§ **Exercise objective**
Your answer should be every line of the entries that has the string "Hungary" in it.

── Listed entries

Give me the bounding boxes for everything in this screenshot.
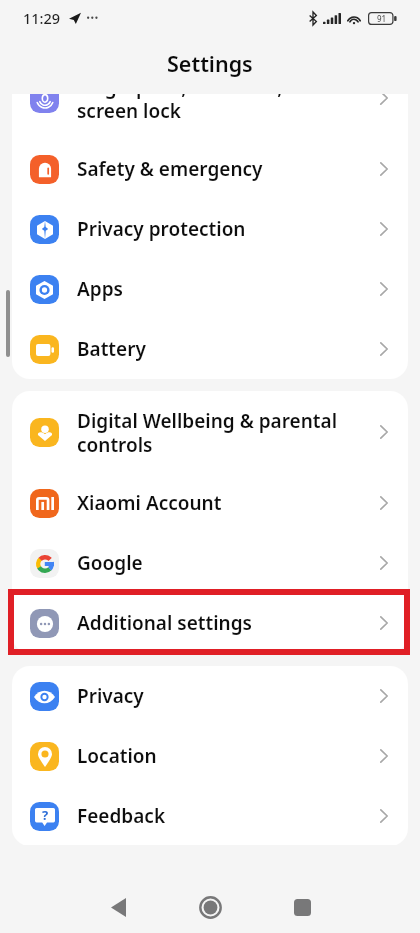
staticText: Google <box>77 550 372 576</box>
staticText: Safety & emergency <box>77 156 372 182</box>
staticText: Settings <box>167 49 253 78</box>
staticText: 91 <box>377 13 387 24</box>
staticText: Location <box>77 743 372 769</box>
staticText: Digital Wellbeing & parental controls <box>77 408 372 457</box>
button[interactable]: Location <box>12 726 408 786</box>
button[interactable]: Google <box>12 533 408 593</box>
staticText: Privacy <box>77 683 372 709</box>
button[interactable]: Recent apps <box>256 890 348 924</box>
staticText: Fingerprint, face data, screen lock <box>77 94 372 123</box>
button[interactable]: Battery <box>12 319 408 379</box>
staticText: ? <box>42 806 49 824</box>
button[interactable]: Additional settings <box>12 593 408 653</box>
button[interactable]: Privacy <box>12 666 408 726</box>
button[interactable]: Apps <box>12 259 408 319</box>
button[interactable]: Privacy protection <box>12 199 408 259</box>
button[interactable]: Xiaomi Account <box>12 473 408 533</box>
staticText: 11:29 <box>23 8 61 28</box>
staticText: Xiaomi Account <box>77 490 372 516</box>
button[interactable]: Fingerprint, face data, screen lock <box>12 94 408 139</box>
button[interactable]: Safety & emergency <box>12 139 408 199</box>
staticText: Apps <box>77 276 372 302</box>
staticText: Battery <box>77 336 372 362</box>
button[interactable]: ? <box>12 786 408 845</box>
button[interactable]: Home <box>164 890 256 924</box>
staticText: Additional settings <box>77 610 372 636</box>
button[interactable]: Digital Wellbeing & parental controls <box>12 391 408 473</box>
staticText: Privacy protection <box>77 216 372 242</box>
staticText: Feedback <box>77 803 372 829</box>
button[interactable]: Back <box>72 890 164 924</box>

────
── Listed entries

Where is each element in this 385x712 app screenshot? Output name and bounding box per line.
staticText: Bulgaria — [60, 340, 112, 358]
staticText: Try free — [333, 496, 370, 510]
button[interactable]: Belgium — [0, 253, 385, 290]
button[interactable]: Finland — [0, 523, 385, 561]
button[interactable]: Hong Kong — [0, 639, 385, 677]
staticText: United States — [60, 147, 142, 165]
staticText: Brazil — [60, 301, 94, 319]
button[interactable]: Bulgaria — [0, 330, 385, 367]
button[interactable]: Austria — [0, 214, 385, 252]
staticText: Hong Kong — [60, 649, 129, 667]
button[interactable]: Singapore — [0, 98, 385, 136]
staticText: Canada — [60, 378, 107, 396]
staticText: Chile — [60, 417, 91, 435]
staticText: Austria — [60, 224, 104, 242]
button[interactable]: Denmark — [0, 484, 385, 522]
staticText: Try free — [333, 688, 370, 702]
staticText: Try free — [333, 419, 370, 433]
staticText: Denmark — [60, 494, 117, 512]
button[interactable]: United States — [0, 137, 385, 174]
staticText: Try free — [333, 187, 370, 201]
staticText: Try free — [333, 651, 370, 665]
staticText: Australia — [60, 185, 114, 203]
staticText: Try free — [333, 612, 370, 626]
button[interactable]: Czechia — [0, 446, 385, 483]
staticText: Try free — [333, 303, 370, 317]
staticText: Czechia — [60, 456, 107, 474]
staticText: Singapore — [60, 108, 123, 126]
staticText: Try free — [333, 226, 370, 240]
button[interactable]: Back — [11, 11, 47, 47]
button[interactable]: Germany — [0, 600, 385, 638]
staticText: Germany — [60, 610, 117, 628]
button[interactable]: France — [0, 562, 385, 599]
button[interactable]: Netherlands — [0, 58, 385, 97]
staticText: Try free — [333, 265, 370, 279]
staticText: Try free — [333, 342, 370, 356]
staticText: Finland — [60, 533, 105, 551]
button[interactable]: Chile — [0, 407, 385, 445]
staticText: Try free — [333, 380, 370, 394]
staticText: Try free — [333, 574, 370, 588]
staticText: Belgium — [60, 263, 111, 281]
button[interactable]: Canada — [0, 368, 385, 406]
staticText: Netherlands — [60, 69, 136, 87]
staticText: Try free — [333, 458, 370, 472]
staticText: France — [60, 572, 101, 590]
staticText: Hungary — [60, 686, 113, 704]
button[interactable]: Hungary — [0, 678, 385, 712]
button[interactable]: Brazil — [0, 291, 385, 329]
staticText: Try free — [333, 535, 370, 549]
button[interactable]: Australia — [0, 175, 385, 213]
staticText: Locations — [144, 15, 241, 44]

────
── Listed entries

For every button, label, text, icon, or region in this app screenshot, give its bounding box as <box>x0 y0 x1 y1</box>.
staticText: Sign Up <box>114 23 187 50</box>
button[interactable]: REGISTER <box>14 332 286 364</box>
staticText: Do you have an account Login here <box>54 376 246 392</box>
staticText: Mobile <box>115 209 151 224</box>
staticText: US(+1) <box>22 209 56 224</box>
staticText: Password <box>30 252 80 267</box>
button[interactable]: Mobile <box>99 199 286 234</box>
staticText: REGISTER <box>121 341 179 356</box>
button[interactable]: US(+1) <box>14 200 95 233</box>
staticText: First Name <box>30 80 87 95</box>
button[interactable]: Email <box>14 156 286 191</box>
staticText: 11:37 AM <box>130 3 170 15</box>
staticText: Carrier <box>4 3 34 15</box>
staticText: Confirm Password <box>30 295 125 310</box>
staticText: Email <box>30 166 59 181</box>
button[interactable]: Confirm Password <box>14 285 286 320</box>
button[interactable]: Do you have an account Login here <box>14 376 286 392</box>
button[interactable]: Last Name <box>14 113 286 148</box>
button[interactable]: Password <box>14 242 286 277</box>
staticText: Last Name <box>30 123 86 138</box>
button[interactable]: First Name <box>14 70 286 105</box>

────

§ **Your solution**
staticText: Hungary — [60, 686, 113, 704]
button[interactable]: Hungary — [0, 678, 385, 712]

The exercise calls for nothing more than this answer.